MILAN (Reuters) – A series of potential deals across Europe’s fragmented telecoms industry has put the battered sector in the spotlight, as consolidation could help boost profit margins.

European telecoms stocks are at fresh record lows relative to the market after years of investor neglect in markets dominated by megacaps that offer fatter returns.

Since early 2000, Europe’s telecoms have seen their market cap collapse six-fold to $270 billion.

“We strongly believe that M&A can draw attention to a completely forgotten equity sector,” said Fabio Caldato, portfolio manager at investment company AcomeA SGR.

“We’re building the position. There may be cross-border M&A that finally reduces competition and raises margins for telecom operators,” he added.

Vodafone this week announced exclusive talks to sell its Italian arm to Swisscom for 8 billion euros ($8.7 billion), adding to other potential transactions in the making.

Mediobanca Securities analyst Fabio Pavan said the deal “was a step in the right direction” as it would create a group with a more than 30% share in both fixed and mobile markets in Italy, home to the European Union’s third largest population.

“The telecom sector continues to show a strong need for remedies; M&A is the only effective one, opening a virtuous cycle of price-ups,” Pavan also said.

The sector has been plagued by many players fighting for market share, while facing costly network upgrades to meet growing demand for data. Analysts say industry consolidation could end price wars, allow companies to cut admin costs, and get synergies by sharing technology and infrastructure.

Telecom Italia is selling its fixed-line network to private equity investor KKR for up to 22 billion euros in “game-changing” deal BofA analysts believe will help the Italian group “remove the shackles of debt”.

Orange and MasMovil got Brussels’ conditional clearance in February for their 18.6 billion euro tie-up in Spain, while unlisted telecoms group Iliad took a $1.3-billion stake in Sweden’s Tele2, as its top investor, French billionaire Xavier Niel, seeks to push consolidation.

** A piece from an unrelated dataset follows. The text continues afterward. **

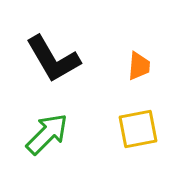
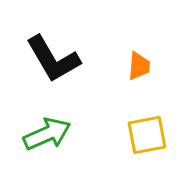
yellow square: moved 9 px right, 6 px down
green arrow: rotated 21 degrees clockwise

Caldato said the French, Spanish, Italian and British telecoms markets could offer opportunities, especially where companies have done most of the capex to upgrade their networks.

A European Commission document suggested regulators may loosen merger rules, although antitrust chief Margrethe Vestager in Brussels said last week such a move was not under consideration.

Investors are still chronically underweight European telecoms, but data from Morgan Stanley on funds with a combined $1.2 trillion in assets has shown positioning is on the rise. The percentage of global funds overweight telecoms has reached 31%, the highest level since at least December 2013.

In the past year, European telecoms have lost 8%, logging a 17 percentage-point underperformance relative to the region-wide STOXX 600 index. On a forward PE basis, they trade at a 7% discount to the market, according to LSEG data.